- [Work task]: Filter these records by the string "Kaşe", copying each line that holds it.

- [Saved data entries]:
---
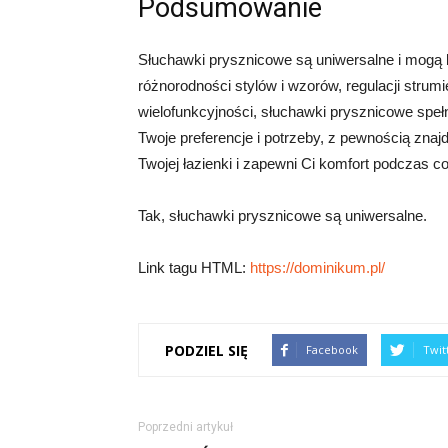
Podsumowanie
Słuchawki prysznicowe są uniwersalne i mogą 
różnorodności stylów i wzorów, regulacji strumi
wielofunkcyjności, słuchawki prysznicowe speł
Twoje preferencje i potrzeby, z pewnością znaj
Twojej łazienki i zapewni Ci komfort podczas co
Tak, słuchawki prysznicowe są uniwersalne.
Link tagu HTML:
https://dominikum.pl/
PODZIEL SIĘ
Facebook
Twit
Poprzedni artykuł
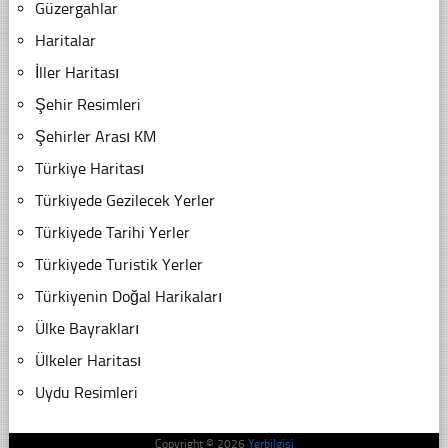
Güzergahlar
Haritalar
İller Haritası
Şehir Resimleri
Şehirler Arası KM
Türkiye Haritası
Türkiyede Gezilecek Yerler
Türkiyede Tarihi Yerler
Türkiyede Turistik Yerler
Türkiyenin Doğal Harikaları
Ülke Bayrakları
Ülkeler Haritası
Uydu Resimleri
Copyright © 2026
Yerbilgisi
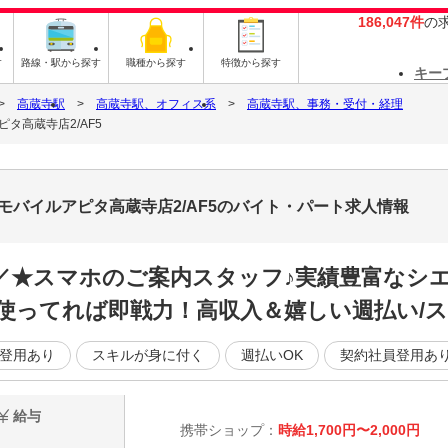
186,047件
の
す
路線・駅から探す
職種から探す
特徴から探す
キー
高蔵寺駅
高蔵寺駅、オフィス系
高蔵寺駅、事務・受付・経理
タ高蔵寺店2/AF5
モバイルアピタ高蔵寺店2/AF5のバイト・パート求人情報
／／★スマホのご案内スタッフ♪実績豊富なシ
使ってれば即戦力！高収入＆嬉しい週払い/ス
登用あり
スキルが身に付く
週払いOK
契約社員登用あ
給与
携帯ショップ：
時給1,700円〜2,000円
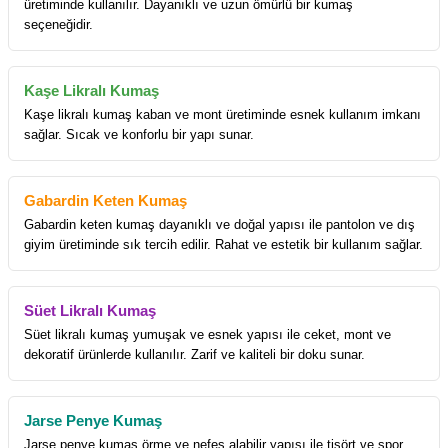
üretiminde kullanılır. Dayanıklı ve uzun ömürlü bir kumaş
seçeneğidir.
Kaşe Likralı Kumaş
Kaşe likralı kumaş kaban ve mont üretiminde esnek kullanım imkanı
sağlar. Sıcak ve konforlu bir yapı sunar.
Gabardin Keten Kumaş
Gabardin keten kumaş dayanıklı ve doğal yapısı ile pantolon ve dış
giyim üretiminde sık tercih edilir. Rahat ve estetik bir kullanım sağlar.
Süet Likralı Kumaş
Süet likralı kumaş yumuşak ve esnek yapısı ile ceket, mont ve
dekoratif ürünlerde kullanılır. Zarif ve kaliteli bir doku sunar.
Jarse Penye Kumaş
Jarse penye kumaş örme ve nefes alabilir yapısı ile tişört ve spor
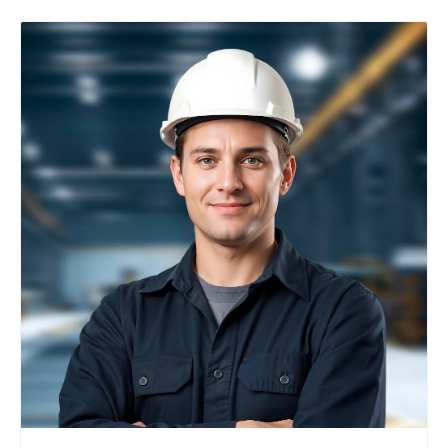
+7 800 900-80-90
no-reply@intecweb.ru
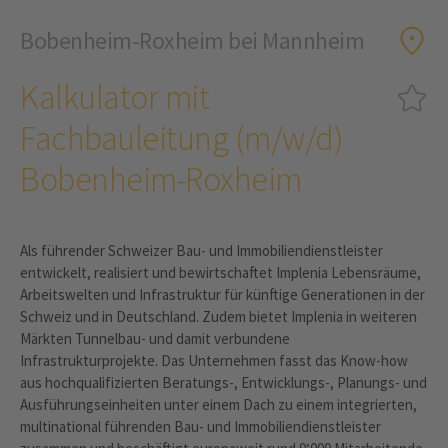
Bobenheim-Roxheim bei Mannheim
Kalkulator mit
Fachbauleitung (m/w/d)
Bobenheim-Roxheim
Als führender Schweizer Bau- und Immobiliendienstleister
entwickelt, realisiert und bewirtschaftet Implenia Lebensräume,
Arbeitswelten und Infrastruktur für künftige Generationen in der
Schweiz und in Deutschland. Zudem bietet Implenia in weiteren
Märkten Tunnelbau- und damit verbundene
Infrastrukturprojekte. Das Unternehmen fasst das Know-how
aus hochqualifizierten Beratungs-, Entwicklungs-, Planungs- und
Ausführungseinheiten unter einem Dach zu einem integrierten,
multinational führenden Bau- und Immobiliendienstleister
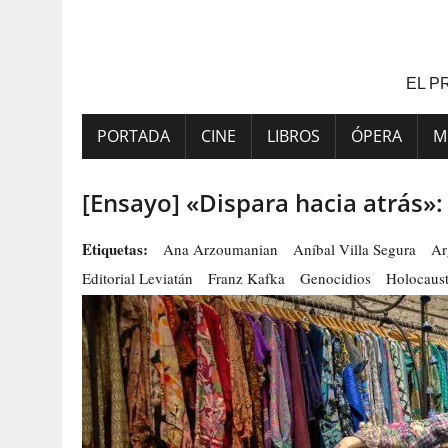
Saltar
al
contenido
EL P
PORTADA
CINE
LIBROS
ÓPERA
M
[Ensayo] «Dispara hacia atrás»
Etiquetas:
Ana Arzoumanian
Aníbal Villa Segura
Ar
Editorial Leviatán
Franz Kafka
Genocidios
Holocaus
---
- [Exercise result]:
Kaşe Likralı Kumaş
Kaşe likralı kumaş kaban ve mont üretiminde esnek kullanım imkanı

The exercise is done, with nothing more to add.